The digital divide manifests in another form in that the affordability issue gives way to the skillset issue. That is, we still have a sizable elderly population who have never laid their hands on a mobile handset or are deterred from touching the gadget, even though in all honesty it is not that difficult to fiddle with a mobile handset in my view.

But I am not old. Elderly people may be different. My mom still doesn't own a handset, while my dad sends me tons of messages every day on WeChat, a Chinese instant messaging app.

We will all have a day when we are old, and maybe one day I will end up more like my mom than my dad. Normally that is only an inconvenience for personal daily life. But today we live in an era that is anything but normal – we are fighting a vicious virus that has wreaked havoc for two years.

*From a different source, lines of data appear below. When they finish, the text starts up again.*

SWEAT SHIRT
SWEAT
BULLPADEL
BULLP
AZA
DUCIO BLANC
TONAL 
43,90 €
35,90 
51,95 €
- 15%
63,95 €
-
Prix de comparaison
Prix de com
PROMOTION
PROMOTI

In China, we have developed probably the most sophisticated technologies to contain this pathogen transmission, a strategy which arguably relies heavily on the platform of a handset. Several applications exist on every handset these days as a part of the technology suite developed by the government and other social organizations to help make the anti-pandemic measures more effective and efficient.

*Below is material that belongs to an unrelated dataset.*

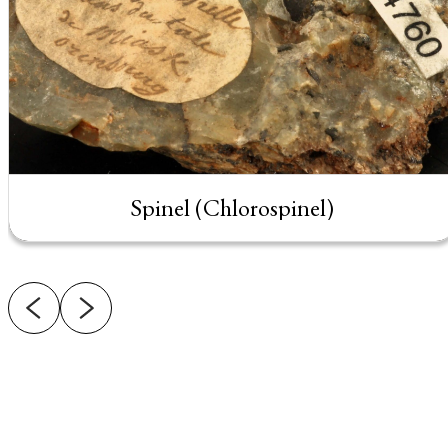
Spinel (Chlorospinel)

One needs the health code to enter many public places. Getting onto a train or plane needs a green health code. The epidemic prevention needs your phone information for contact tracing. So does vaccination and polymerase chain reaction (PCR) tests. The list goes on and on.

I cannot imagine how anyone could possibly get around without a handset today. And yet we have tens of millions of elderly people just like my mom. How can they possibly get around and live with dignity is a mind-boggling question that I don't have a good answer for.

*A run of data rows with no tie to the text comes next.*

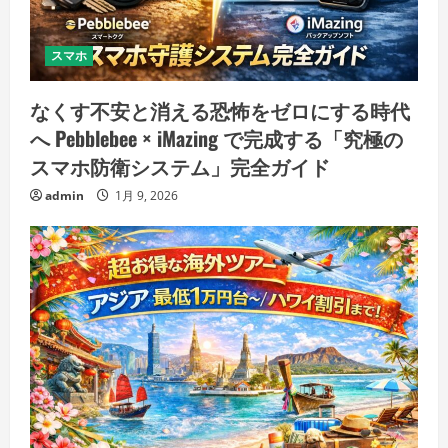
スマホ
なくす不安と消える恐怖をゼロにする時代
へ Pebblebee × iMazing で完成する「究極の
スマホ防衛システム」完全ガイド
admin
1月 9, 2026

In China there are about 180 million people older than 65 years, which is about 13 percent of our total population. That is not an insignificant number. I bet many people in that group don't always carry a handset.

This begs the question of how to help these people. The government will certainly try to implement pandemic measures that exist outside of the digital domain. That is very considerate and laudable. But it is also a good opportunity to bridge the digital divide by helping these people to dabble into the fun and utility of smartphones and the internet.

What are some of the possible recommendations? One possible solution is for the government to incentivize mobile carriers to help the elderly via subsidies and tax reduction. How about giving China Mobile and other carriers a small tax rebate for every handset sold to a phone number that is associated with a person aged 70 years or older?

I remember a few years ago the government conducted a policy called "Home Appliance Going to the Countryside." Rural consumers got financial subsidies for the household electrical appliances they purchased. Can we do "Mobile Handset Going to the Elderly?" I am sure the people working at the Ministry of Finance can think of more ingenious ways to give the elderly a helping hand than I can.